TO answer these questions:

1.

Yes, cross-currency clearing is absolutely OK, as this is quite often normal business. Typical example is you have a vendor invoice in some funny foreign currency (say, HUF), and you transfer the money from your (physical) bank account which is kept in your local currency (say, GBP). Your bank will transfer in HUF, so your vendor in Hungary receives HUFs, but your bank statement will be in GBP. So you have to clear an invoice in HUF with a bank statement in GBP (regardless of the fact that the payment was really made in HUF).

2.

No, of course not. If the USD item is cleared, it should not be revaluated again. Easy o understand why: During the clearing (USD item is cleared with GBP item), realized FX differences were posted. Unlike (unrealized) FX revaluation, realized FX differences are not reversed on the next day, so if you revaluate (unrealized) your USD item again, you have a realized and an unrealized difference in your P/L statement for the very same item. Depending on the rates, one may be a loss and the other a gain, or any other combinations are applicable. This is certainly not correct.

3.

I do not undestand the process behind, so I cannot answer this reliable enough. But, from what I think to have understood from that, I think even if you would convert the GBP to USD (how???), it could happen that your converted USD amount is not the same as the original USD amount. Or, if your convert the (converted) USD amount back to GBP for your posting, it could happen that the GBP value of the original USD item and the (back-converted) GBP value of the second (originally GBP) item are different. So you may experince realized FX differences again, and then, my answer re point 2 above would apply again. - I may not have understood the process, so if you want to stop me speaking foolish pls. elaborate what exactly is happening here )

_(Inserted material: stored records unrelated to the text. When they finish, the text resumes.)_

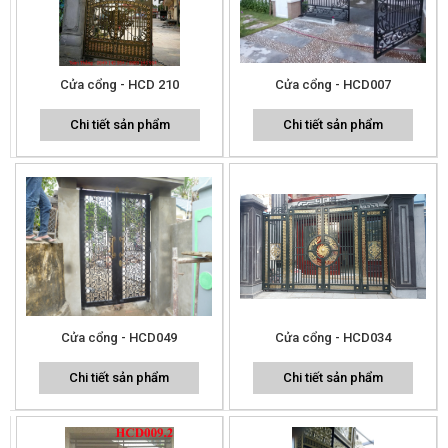
Cửa cổng - HCD 210
Cửa cổng - HCD007
Chi tiết sản phẩm
Chi tiết sản phẩm
Cửa cổng - HCD049
Cửa cổng - HCD034
Chi tiết sản phẩm
Chi tiết sản phẩm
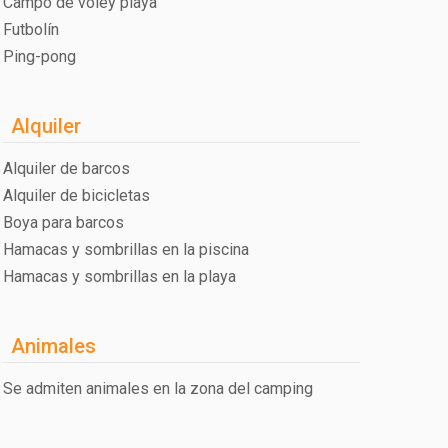
Campo de voley playa
Futbolín
Ping-pong
Alquiler
Alquiler de barcos
Alquiler de bicicletas
Boya para barcos
Hamacas y sombrillas en la piscina
Hamacas y sombrillas en la playa
Animales
Se admiten animales en la zona del camping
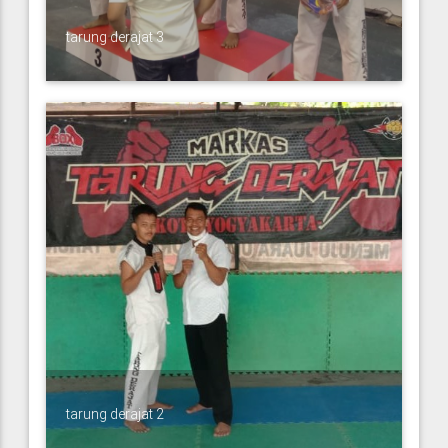
tarung derajat 3
tarung derajat 2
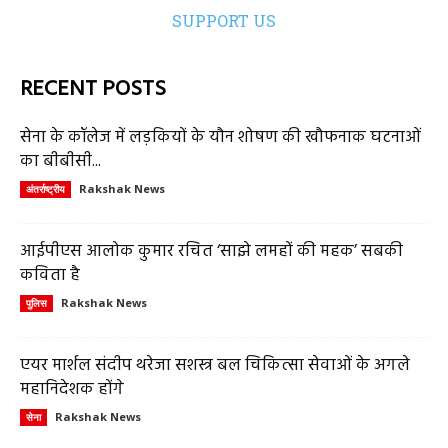
SUPPORT US
RECENT POSTS
सेना के कॉलेज में लड़कियों के यौन शोषण की खौफनाक घटनाओं
का बीबीसी...
Rakshak News
अंतर्राष्ट्रीय
आईपीएस आलोक कुमार रचित ‘साझे लमहों की महक’ सबकी
कविता है
Rakshak News
पुलिस
एयर मार्शल संदीप थरेजा सशस्त्र बल चिकित्सा सेवाओं के अगले
महानिदेशक होंगे
Rakshak News
सेना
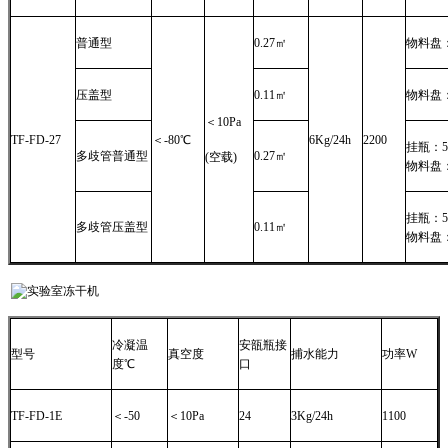
普通型
0.27㎡
物料盘：
压盖型
0.11㎡
物料盘：
＜10Pa
TF-FD-27
＜-80℃
6Kg/24h
2200
挂瓶：50
多歧管普通型
0.27㎡
(空载)
物料盘：
挂瓶：50
多歧管压盖型
0.11㎡
物料盘：
冷凝温
安瓿瓶接
型号
真空度
捕水能力
功率W
度℃
口
TF-FD-1E
＜-50
＜10Pa
24
3Kg/24h
1100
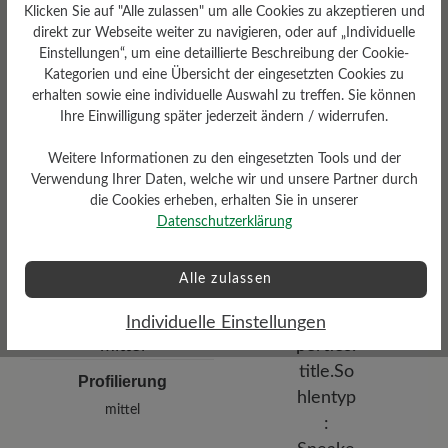
Klicken Sie auf "Alle zulassen" um alle Cookies zu akzeptieren und
direkt zur Webseite weiter zu navigieren, oder auf „Individuelle
Einstellungen“, um eine detaillierte Beschreibung der Cookie-
Kategorien und eine Übersicht der eingesetzten Cookies zu
erhalten sowie eine individuelle Auswahl zu treffen. Sie können
Ihre Einwilligung später jederzeit ändern / widerrufen.
Weitere Informationen zu den eingesetzten Tools und der
Dämpfungsgrad
Verwendung Ihrer Daten, welche wir und unsere Partner durch
Funktionalität
mittel
die Cookies erheben, erhalten Sie in unserer
Datenschutzerklärung
Atmungsaktiv
Alle zulassen
Individuelle Einstellungen
Profilierung
mittel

Hope that helps points welcome

Csaba

Former Member
0 Kudos

Casba,

Thank you again for your informative responses.

Reading your answers it seems to me that the only solution lies in flagging the open items in the special ledger in some way. FYI I have found out why we revalue in SL, and it is because we require the reporting attributes for the balance sheet FX adjustment posting (these are not included in the standard revaluation program apparently), and these are only available in SL.

You mentioned in the answer to the previous post that it was possible to check if the item was cleared by going back to GL and checking if it is open before revaluing in SL. I take it you would do this by looking whether the item was in BSAS or not?

In regards to your answer on point 3, I was questioning whether you could reverse and re-post the GBP entry in USD prior to clearing (i.e. so you wouldn't have had a realised gain yet). This would only be if you had the USD equivalent information available.

With regard to cross currency posting, is it acceptable to post an item in GBP and clear against a USD entry if you know what the USD equivalent value should be? Wouldn't good accounting practice say you should post and clear in the same currency or is there no actual requirement to do this?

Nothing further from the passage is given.